For each, we document what was in it, and what needs to be done to restore it to its pre-disaster condition. It might be as simple as cleaning; or, it might involve removal-and-reinstall, seal-and-paint or complete replacement. Based on our notes, the team prepares a scope of loss that details what needs to be done to repair the building structure.
Insurance doesn’t guarantee a brand-new church
As soon as the scope of loss is complete, our team’s estimators start a detailed cost estimate. Procedures vary for each insurance company, and laws vary from state to state. Usually, however, a check is written for the depreciated amount of the cost estimate after the estimate is submitted. This is called “actual cash value.”

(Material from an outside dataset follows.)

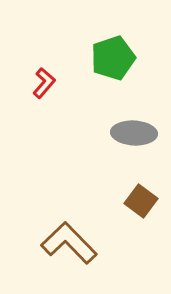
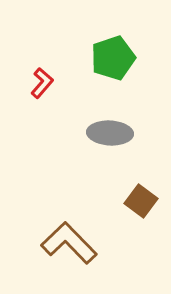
red L-shape: moved 2 px left
gray ellipse: moved 24 px left
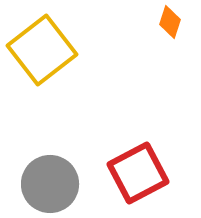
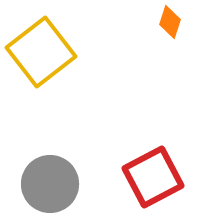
yellow square: moved 1 px left, 2 px down
red square: moved 15 px right, 4 px down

A second check is written after the church has repaired or replaced the building. This amount is based on the actual cost incurred, or “replacement cost value,” up to the amount ensured by the insurance policy.
It’s important to keep in mind that the cost estimate presented to you by the insurance company is just that: an estimate. It’s not necessarily the final repair cost. Actual repair cost is determined by several factors. For example, items will be discovered and clarified during demolition in areas that aren’t currently visible. These will be factored into the extent of cleaning required through the rebuild process.
For each project we handle, our team attempts to get three bids on every specialty trade. Doing so at the trade level ensures the most competitive pricing. The price of the lowest qualified bidder in each trade determines the actual repair cost.
So, as you can see, this process is a lot more detailed and extensive than simply providing an estimate from a contractor — one which might or might not do the actual repair work for your church in the future.
For these reasons, we recommend bringing a disaster recovery expert on board as a part of your team sooner rather than later. Doing so begins the process of securing actual bid costs that will solidify your position for the ultimate rebuild of your facility, as well as the final claim settlement on your policy.
Don’t wait; plan now
A disaster can be a very stressful event for a church congregation. Being prepared is one of the most important things a church leader can do, today, to eliminate most of that stress and keep the church on the right path to a quick, full recovery.
Eric Johnson is vice president at GuideOne Taylor Ball Construction Services based in West Des Moines, Iowa. As a construction expert specializing in insurance restoration of damaged churches, he has spent the past 14 years helping churches recover from disaster.